Parallel liefert die Pharmasparte neuen Optimismus. Der Wirkstoff Asundexian hat positive Phase-III-Daten geliefert. Er durchläuft jetzt das „Priority Review“-Verfahren der US-Behörde FDA, auch die europäische EMA prüft ihn. Gelingt der Durchbruch, könnte Asundexian die drohenden Patentabläufe bei Blockbustern wie Xarelto operativ mehr als ausgleichen.
Genau diese Kombination macht Bayer 2026 zu einem anderen Fall als noch vor zwei Jahren: ein Konzern, der gleichzeitig seine Altlasten eindämmt und neue Wachstumsstory schreibt.
Charttechnik vor den Halbjahreszahlen
Trotz eines leichten Tagesverlusts von 0,76 Prozent bleibt die Aktie charttechnisch robust. Der Kurs liegt 22,80 Prozent über dem 200-Tage-Durchschnitt. Der Relative-Stärke-Index steht bei 57,5 – trotz einer Rally von 4,72 Prozent binnen sieben Tagen also noch nicht im überkauften Bereich. Der Aufwärtstrend hat also noch Luft, ohne bereits heißzulaufen.

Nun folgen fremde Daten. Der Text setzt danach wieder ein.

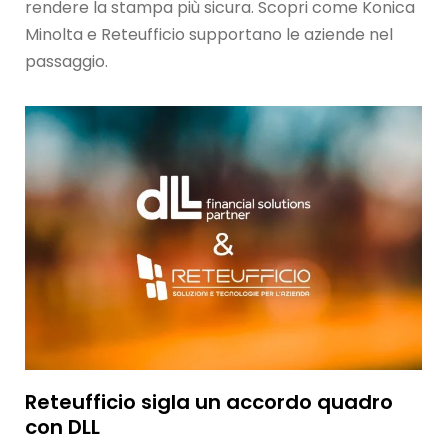
rendere la stampa più sicura. Scopri come Konica
Minolta e Reteufficio supportano le aziende nel
passaggio.
Reteufficio sigla un accordo quadro
con DLL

Mit einer Marktkapitalisierung von 46,85 Milliarden Euro bleibt Bayer allerdings noch ein Stück von seinem 52-Wochen-Hoch bei 53,86 Euro entfernt. Die Richtung aber hat sich gedreht: Aus Jahren der defensiven Agonie ist eine Aktie im Angriffsmodus geworden.
Am kommenden Dienstag, dem 4. August 2026, legt Bayer seinen Halbjahresbericht vor. Dann zeigt sich, ob Andersons Effizienzprogramm bereits in den Zahlen ankommt oder ob die Rally der Realität vorausgeeilt ist. Für den Konzern ist es der erste echte Beleg-Termin nach Monaten der reinen Story.